Raise your daughters to be investors
“Over the last 12 years, the share of women who have amassed sums of $1 million or more in their retirement plans has doubled, according to research conducted by the investment firm Fidelity… About 20 percent of its 401(k) millionaires were women as of the end of September, the firm found, up from just under 10 percent in the same period in 2005.”
—The New York Times, “Some Women Achieve an Enviable Status: 401(k) Millionaire,” 11/24/17
We’re that much closer to gender parity in money management—and specifically in retirement savings, one of the most important financial priorities any of us has. That’s a good thing.
Of course, as Tara Siegel-Bernard noted in this New York Times analysis of the Fidelity study, women who have achieved 401(k) millionaire status represent a segment of the population that has been stably and gainfully employed—and largely well compensated—over a sustained period of decades. They may also have had advantages like health insurance and assistance with childcare that allowed them to fund their accounts aggressively.
For too many women, this is not the case. And that’s why it’s so important to be mindful of how we talk to our kids about retirement, investing, and all other aspects of money management—especially when it comes to the different conversations we might be having with our daughters and our sons.
According to T. Rowe Price’s annual Parents, Kids & Money Survey, a majority of parents spend more time talking to boys about money than they spend talking to girls. Yet the same survey found that parents say girls and boys are equally likely to be interested in financial matters.
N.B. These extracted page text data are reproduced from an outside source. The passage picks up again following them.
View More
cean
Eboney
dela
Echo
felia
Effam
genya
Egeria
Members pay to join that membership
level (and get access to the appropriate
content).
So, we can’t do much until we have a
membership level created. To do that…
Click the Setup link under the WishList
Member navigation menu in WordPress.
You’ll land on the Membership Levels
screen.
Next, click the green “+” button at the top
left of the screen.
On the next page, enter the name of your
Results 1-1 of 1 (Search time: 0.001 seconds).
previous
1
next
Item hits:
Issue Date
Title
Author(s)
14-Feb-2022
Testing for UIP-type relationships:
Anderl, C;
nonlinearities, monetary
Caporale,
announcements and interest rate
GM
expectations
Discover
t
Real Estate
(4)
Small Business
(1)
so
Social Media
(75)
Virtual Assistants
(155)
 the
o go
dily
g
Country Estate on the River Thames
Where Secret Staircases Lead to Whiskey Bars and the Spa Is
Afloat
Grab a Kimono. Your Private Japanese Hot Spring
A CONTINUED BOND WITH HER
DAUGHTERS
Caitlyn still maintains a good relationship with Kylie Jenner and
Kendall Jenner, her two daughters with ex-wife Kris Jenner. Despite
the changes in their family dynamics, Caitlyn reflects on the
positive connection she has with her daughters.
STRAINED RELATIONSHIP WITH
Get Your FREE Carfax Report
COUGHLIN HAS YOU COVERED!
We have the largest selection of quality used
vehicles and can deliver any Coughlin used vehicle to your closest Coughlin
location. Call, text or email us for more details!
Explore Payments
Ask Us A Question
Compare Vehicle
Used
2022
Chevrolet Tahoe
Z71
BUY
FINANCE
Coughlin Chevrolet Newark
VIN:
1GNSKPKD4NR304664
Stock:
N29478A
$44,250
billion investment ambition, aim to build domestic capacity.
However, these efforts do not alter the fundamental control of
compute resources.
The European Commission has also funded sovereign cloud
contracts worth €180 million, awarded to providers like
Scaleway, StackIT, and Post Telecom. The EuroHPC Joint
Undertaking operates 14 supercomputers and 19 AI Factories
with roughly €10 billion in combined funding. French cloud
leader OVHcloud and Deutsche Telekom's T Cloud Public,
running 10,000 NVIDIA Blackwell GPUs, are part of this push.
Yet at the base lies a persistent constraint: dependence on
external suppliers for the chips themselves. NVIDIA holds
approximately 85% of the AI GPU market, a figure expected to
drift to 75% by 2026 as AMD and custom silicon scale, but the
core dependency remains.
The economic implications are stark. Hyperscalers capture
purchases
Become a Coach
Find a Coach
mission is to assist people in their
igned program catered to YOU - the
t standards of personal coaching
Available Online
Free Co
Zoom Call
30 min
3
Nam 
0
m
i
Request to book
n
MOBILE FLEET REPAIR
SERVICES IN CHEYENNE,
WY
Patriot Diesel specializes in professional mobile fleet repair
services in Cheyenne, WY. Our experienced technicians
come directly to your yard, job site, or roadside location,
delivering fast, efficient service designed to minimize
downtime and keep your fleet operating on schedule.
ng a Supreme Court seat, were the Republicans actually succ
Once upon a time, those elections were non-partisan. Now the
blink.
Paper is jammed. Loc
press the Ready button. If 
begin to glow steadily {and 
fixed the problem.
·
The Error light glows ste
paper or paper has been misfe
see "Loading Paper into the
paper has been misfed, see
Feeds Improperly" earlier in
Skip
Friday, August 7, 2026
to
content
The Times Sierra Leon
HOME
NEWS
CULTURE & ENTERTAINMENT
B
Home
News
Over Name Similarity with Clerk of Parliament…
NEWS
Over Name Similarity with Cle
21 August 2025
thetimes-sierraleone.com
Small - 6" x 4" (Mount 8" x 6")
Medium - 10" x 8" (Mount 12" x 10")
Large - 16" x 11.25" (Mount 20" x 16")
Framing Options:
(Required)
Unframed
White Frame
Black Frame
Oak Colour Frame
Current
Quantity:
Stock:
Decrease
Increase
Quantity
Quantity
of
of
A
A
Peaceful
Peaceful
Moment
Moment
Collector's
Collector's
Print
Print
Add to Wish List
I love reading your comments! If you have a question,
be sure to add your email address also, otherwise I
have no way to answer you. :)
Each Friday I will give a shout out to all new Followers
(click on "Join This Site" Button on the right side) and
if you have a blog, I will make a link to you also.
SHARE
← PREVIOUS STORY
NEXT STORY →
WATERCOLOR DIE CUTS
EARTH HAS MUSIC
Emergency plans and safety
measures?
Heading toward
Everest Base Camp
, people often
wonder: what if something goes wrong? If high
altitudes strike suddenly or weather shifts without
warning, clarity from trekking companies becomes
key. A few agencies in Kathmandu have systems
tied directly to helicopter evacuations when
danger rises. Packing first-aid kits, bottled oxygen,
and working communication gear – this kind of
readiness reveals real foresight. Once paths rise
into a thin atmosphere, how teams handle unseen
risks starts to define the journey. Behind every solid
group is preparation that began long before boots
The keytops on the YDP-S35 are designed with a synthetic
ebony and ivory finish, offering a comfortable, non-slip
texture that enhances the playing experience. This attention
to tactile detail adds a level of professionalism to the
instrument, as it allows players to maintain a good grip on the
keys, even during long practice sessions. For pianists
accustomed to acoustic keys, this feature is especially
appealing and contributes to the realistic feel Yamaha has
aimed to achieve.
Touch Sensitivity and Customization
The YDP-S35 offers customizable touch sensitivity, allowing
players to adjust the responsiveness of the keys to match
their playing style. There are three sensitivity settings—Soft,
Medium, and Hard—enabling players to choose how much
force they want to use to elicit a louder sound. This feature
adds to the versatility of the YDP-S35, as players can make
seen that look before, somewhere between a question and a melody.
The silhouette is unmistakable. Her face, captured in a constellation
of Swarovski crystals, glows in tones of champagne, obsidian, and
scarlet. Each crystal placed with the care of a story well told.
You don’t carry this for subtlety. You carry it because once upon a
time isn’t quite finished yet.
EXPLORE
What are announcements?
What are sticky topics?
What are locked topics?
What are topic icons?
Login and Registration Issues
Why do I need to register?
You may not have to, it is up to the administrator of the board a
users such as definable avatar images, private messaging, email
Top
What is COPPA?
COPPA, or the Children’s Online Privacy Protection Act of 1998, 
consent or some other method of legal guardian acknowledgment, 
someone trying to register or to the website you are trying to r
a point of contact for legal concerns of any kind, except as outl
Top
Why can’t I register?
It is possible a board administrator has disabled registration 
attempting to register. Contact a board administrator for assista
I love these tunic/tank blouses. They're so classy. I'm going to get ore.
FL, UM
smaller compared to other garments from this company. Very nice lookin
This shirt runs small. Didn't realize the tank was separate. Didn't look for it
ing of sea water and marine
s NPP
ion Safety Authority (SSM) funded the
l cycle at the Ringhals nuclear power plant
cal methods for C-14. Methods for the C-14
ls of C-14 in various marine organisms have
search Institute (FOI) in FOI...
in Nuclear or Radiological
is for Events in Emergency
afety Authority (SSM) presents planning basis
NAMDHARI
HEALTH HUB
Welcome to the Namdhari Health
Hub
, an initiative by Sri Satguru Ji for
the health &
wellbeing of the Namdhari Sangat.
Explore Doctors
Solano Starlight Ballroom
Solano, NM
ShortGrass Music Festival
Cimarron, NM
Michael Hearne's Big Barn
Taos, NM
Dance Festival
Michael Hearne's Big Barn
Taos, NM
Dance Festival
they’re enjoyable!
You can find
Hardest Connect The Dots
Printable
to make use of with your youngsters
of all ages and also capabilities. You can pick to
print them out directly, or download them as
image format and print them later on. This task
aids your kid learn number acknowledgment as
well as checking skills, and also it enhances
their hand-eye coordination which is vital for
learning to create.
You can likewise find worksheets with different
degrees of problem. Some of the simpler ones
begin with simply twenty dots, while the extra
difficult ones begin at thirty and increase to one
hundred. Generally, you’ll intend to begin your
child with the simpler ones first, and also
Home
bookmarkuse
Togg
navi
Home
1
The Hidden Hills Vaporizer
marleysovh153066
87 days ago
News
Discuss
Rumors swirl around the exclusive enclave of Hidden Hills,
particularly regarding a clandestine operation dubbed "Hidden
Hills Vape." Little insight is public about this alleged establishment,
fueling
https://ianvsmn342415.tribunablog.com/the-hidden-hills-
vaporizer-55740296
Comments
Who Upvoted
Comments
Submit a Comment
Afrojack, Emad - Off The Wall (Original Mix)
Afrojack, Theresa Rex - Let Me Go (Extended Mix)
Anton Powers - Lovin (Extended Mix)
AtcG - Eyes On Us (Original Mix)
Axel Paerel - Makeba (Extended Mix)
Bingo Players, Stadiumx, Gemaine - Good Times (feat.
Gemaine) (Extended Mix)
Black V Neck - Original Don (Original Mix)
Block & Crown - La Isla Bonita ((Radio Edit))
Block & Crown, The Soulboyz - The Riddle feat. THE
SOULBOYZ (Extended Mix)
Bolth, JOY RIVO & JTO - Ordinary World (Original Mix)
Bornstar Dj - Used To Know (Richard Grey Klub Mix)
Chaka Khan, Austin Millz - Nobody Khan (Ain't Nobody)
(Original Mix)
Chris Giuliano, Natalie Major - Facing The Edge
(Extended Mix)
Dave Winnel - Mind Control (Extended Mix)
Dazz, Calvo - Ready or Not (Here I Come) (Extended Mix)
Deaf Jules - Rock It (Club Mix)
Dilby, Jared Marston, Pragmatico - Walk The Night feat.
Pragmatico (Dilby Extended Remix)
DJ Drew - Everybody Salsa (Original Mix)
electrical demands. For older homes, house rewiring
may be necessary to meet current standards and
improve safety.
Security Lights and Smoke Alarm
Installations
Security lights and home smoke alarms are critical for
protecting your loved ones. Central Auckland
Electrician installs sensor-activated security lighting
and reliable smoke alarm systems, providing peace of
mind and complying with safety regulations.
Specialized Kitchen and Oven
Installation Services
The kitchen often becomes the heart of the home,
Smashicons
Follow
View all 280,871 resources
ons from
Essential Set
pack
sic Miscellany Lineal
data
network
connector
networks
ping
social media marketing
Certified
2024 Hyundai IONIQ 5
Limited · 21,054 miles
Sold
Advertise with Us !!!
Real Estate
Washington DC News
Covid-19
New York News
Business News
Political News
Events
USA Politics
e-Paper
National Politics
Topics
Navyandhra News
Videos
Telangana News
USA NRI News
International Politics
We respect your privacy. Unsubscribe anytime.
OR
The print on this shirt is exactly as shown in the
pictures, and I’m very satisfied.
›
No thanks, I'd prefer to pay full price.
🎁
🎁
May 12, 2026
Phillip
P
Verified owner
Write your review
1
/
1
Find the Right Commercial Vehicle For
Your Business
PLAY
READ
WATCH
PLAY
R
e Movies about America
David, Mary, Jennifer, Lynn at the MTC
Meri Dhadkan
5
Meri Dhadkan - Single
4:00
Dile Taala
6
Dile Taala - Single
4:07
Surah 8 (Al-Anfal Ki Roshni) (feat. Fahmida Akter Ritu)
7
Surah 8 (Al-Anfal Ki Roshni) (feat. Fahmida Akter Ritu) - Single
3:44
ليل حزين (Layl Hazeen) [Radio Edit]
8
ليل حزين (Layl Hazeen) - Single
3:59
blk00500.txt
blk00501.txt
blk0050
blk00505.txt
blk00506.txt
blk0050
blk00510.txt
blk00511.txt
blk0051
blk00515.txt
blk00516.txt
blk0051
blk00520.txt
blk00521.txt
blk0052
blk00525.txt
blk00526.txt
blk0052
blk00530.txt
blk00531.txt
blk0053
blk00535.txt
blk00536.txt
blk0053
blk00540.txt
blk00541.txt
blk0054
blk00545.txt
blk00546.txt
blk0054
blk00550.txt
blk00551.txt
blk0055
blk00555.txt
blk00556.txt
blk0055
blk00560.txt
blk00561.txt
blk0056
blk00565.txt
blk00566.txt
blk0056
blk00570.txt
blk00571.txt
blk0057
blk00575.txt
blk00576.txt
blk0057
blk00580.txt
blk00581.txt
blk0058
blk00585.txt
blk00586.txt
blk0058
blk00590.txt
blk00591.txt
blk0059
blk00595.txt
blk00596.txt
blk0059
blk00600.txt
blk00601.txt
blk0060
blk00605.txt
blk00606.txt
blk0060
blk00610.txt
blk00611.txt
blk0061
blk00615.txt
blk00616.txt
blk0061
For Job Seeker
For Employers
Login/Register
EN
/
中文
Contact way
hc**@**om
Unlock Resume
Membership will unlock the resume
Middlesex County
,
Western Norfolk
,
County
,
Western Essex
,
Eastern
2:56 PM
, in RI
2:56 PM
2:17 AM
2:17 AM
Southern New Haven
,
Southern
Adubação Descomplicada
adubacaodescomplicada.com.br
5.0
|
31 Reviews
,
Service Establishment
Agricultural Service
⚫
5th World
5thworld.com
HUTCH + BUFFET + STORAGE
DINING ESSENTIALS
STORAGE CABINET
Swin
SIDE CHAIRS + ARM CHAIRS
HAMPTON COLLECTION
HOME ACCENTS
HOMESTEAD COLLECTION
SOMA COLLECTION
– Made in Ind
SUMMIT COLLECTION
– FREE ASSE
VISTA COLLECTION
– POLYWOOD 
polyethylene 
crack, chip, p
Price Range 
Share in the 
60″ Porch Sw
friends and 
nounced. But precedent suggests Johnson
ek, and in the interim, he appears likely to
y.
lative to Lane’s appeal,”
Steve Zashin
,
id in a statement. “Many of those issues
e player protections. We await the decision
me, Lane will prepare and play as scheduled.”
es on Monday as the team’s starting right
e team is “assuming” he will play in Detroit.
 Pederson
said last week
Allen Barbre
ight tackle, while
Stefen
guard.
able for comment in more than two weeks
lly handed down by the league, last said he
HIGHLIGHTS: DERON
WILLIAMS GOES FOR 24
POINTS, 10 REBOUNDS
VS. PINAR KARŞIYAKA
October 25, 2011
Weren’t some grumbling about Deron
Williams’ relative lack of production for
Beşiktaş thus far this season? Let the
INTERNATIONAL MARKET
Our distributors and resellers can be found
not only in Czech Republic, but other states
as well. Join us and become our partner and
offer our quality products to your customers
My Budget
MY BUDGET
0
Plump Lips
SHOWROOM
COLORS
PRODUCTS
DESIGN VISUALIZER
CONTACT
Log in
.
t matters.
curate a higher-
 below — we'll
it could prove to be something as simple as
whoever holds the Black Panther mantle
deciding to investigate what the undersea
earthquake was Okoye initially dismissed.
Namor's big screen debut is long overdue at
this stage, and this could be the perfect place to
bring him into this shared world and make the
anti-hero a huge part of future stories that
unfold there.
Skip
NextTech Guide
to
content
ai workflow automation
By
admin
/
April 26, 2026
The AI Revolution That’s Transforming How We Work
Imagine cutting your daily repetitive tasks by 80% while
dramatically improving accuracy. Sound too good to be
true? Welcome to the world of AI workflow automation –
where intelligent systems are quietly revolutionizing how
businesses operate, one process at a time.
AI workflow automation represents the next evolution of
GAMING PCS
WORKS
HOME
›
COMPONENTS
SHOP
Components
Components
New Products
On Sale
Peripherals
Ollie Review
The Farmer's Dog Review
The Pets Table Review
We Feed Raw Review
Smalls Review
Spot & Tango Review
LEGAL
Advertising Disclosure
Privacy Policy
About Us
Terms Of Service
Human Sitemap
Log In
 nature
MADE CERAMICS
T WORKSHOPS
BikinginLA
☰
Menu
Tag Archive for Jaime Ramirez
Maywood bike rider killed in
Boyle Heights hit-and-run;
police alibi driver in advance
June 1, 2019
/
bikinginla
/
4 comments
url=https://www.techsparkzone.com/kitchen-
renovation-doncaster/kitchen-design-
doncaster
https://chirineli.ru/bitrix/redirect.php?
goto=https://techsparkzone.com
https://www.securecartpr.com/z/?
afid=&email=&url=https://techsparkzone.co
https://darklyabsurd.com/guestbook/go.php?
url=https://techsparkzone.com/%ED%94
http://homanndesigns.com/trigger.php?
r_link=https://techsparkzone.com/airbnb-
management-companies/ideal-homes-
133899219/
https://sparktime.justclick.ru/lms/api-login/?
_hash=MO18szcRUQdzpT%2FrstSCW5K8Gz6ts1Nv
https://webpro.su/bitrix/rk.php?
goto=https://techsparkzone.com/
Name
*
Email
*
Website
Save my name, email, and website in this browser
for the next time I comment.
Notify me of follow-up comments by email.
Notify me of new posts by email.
We need to respond to our daughters’ questions about money, and keep that conversation going. Perhaps fear of taking on complex—and depressing—subjects like the gender pay gap keeps parents from opening up to girls about personal finance. But that approach ends up reinforcing the money divide between girls and boys, and the men and women they grow up to be.
When the time is right, girls should learn about the economic odds they face; there’s no sugarcoating it. But there’s a lot to be positive about, too. Studies have proven women are more consistent than men when it comes to investing, keeping their money in place rather than rashly withdrawing it in response to the market’s dips and dives. The calm and steady approach almost always results in a higher yield.
So raise your daughter to be an investor who will save smartly, early and often. If you do, it’s more likely that she’ll get her million, too.